[[ Records to use open ]]

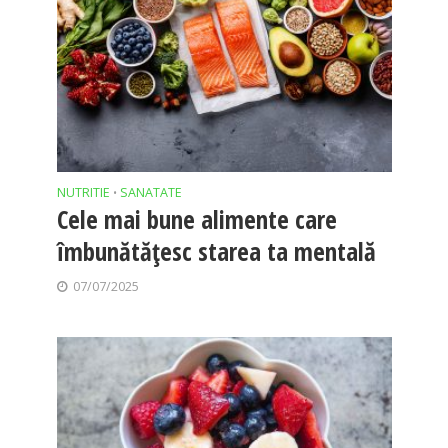
NUTRITIE
SANATATE
•
Cele mai bune alimente care
îmbunătățesc starea ta mentală
07/07/2025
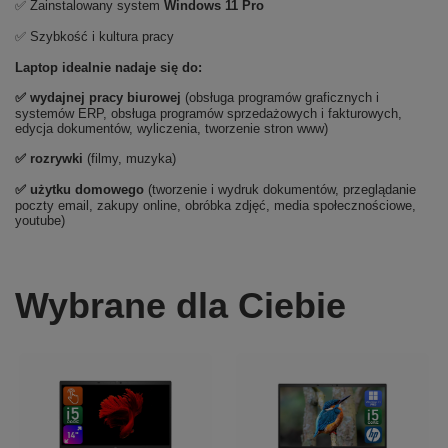
✅ Zainstalowany system
Windows 11 Pro
✅ Szybkość i kultura pracy
Laptop idealnie nadaje się do:
✅
wydajnej pracy biurowej
(obsługa programów graficznych i
systemów ERP, obsługa programów sprzedażowych i fakturowych,
edycja dokumentów, wyliczenia, tworzenie stron www)
✅
rozrywki
(filmy, muzyka)
✅ użytku domowego
(tworzenie i wydruk dokumentów, przeglądanie
poczty email, zakupy online, obróbka zdjęć, media społecznościowe,
youtube)
Wybrane dla Ciebie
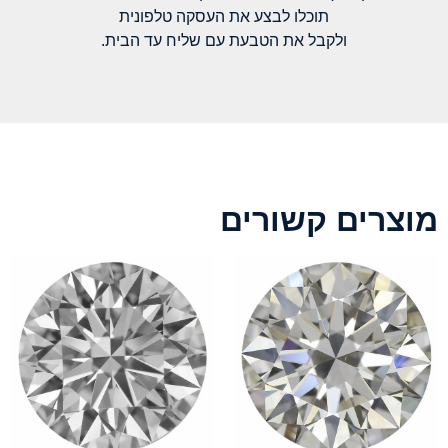
תוכלו לבצע את העסקה טלפונית
ולקבל את הטבעת עם שליח עד הבית.
מוצרים קשורים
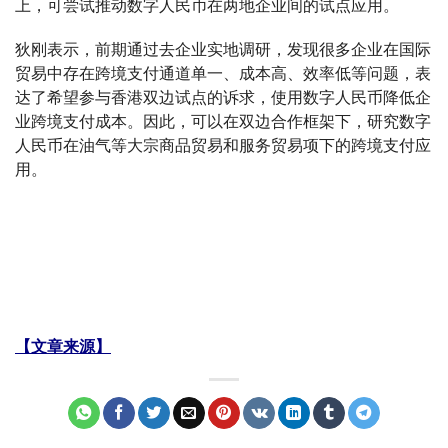
上，可尝试推动数字人民币在两地企业间的试点应用。
狄刚表示，前期通过去企业实地调研，发现很多企业在国际
贸易中存在跨境支付通道单一、成本高、效率低等问题，表
达了希望参与香港双边试点的诉求，使用数字人民币降低企
业跨境支付成本。因此，可以在双边合作框架下，研究数字
人民币在油气等大宗商品贸易和服务贸易项下的跨境支付应
用。
【文章来源】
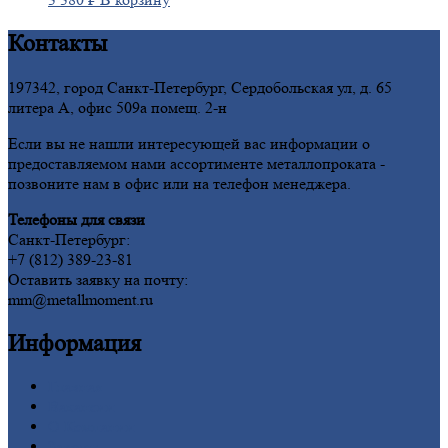
Контакты
197342, город Санкт-Петербург, Сердобольская ул, д. 65
литера А, офис 509а помещ. 2-н
Если вы не нашли интересующей вас информации о
предоставляемом нами ассортименте металлопроката -
позвоните нам в офис или на телефон менеджера.
Телефоны для связи
Санкт-Петербург:
+7 (812) 389-23-81
Оставить заявку на почту:
mm@metallmoment.ru
Информация
Главная
Вакансии
О
Компании
Заводы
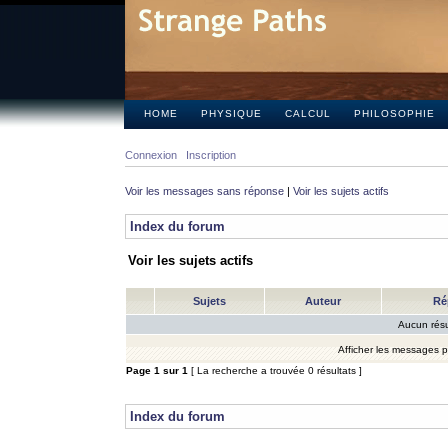
HOME
PHYSIQUE
CALCUL
PHILOSOPHIE
Connexion
Inscription
Voir les messages sans réponse
|
Voir les sujets actifs
Index du forum
Voir les sujets actifs
Sujets
Auteur
Ré
Aucun résu
Afficher les messages 
Page
1
sur
1
[ La recherche a trouvée 0 résultats ]
Index du forum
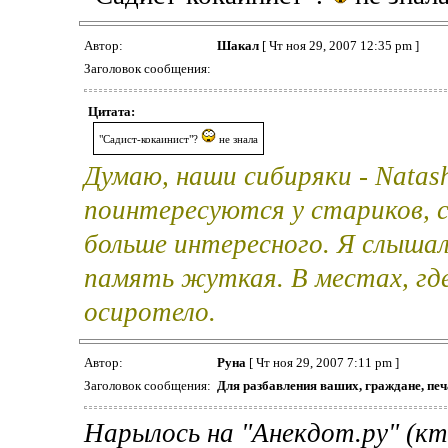
Автор:
Шакал
[ Чт ноя 29, 2007 12:35 pm ]
Заголовок сообщения:
Цитата:
"Садист-кокаинист"?
не знала
Думаю, наши сибиряки - Natas
поинтересуются у стариков, 
больше интересного. Я слышал,
память жуткая. В местах, где
осиротело.
Автор:
Руна
[ Чт ноя 29, 2007 7:11 pm ]
Заголовок сообщения:
Для разбавления ваших, граждане, печ
Нарылось на "Анекдот.ру" (кт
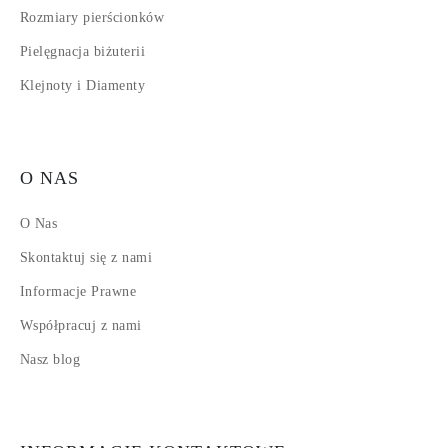
Rozmiary pierścionków
Pielęgnacja biżuterii
Klejnoty i Diamenty
O NAS
O Nas
Skontaktuj się z nami
Informacje Prawne
Współpracuj z nami
Nasz blog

[[ Records to use closed ]]

[Exercise instructions] Keeping the pictures out, print the entries above exactly as written.

[Response box]
NUTRITIE
SANATATE
•
Cele mai bune alimente care
îmbunătățesc starea ta mentală
07/07/2025
✅ Zainstalowany system
Windows 11 Pro
✅ Szybkość i kultura pracy
Laptop idealnie nadaje się do:
✅
wydajnej pracy biurowej
(obsługa programów graficznych i
systemów ERP, obsługa programów sprzedażowych i fakturowych,
edycja dokumentów, wyliczenia, tworzenie stron www)
✅
rozrywki
(filmy, muzyka)
✅ użytku domowego
(tworzenie i wydruk dokumentów, przeglądanie
poczty email, zakupy online, obróbka zdjęć, media społecznościowe,
youtube)
Wybrane dla Ciebie
תוכלו לבצע את העסקה טלפונית
ולקבל את הטבעת עם שליח עד הבית.
מוצרים קשורים
上，可尝试推动数字人民币在两地企业间的试点应用。
狄刚表示，前期通过去企业实地调研，发现很多企业在国际
贸易中存在跨境支付通道单一、成本高、效率低等问题，表
达了希望参与香港双边试点的诉求，使用数字人民币降低企
业跨境支付成本。因此，可以在双边合作框架下，研究数字
人民币在油气等大宗商品贸易和服务贸易项下的跨境支付应
用。
【文章来源】
Контакты
197342, город Санкт-Петербург, Сердобольская ул, д. 65
литера А, офис 509а помещ. 2-н
Если вы не нашли интересующей вас информации о
предоставляемом нами ассортименте металлопроката -
позвоните нам в офис или на телефон менеджера.
Телефоны для связи
Санкт-Петербург:
+7 (812) 389-23-81
Оставить заявку на почту:
mm@metallmoment.ru
Информация
Главная
Вакансии
О
Компании
Заводы
HOME
PHYSIQUE
CALCUL
PHILOSOPHIE
Connexion
Inscription
Voir les messages sans réponse
|
Voir les sujets actifs
Index du forum
Voir les sujets actifs
Sujets
Auteur
Ré
Aucun résu
Afficher les messages 
Page
1
sur
1
[ La recherche a trouvée 0 résultats ]
Index du forum
Автор:
Шакал
[ Чт ноя 29, 2007 12:35 pm ]
Заголовок сообщения:
Цитата:
"Садист-кокаинист"?
не знала
Думаю, наши сибиряки - Natas
поинтересуются у стариков, 
больше интересного. Я слышал,
память жуткая. В местах, где
осиротело.
Автор:
Руна
[ Чт ноя 29, 2007 7:11 pm ]
Заголовок сообщения:
Для разбавления ваших, граждане, печ
Нарылось на "Анекдот.ру" (кт
Rozmiary pierścionków
Pielęgnacja biżuterii
Klejnoty i Diamenty
O NAS
O Nas
Skontaktuj się z nami
Informacje Prawne
Współpracuj z nami
Nasz blog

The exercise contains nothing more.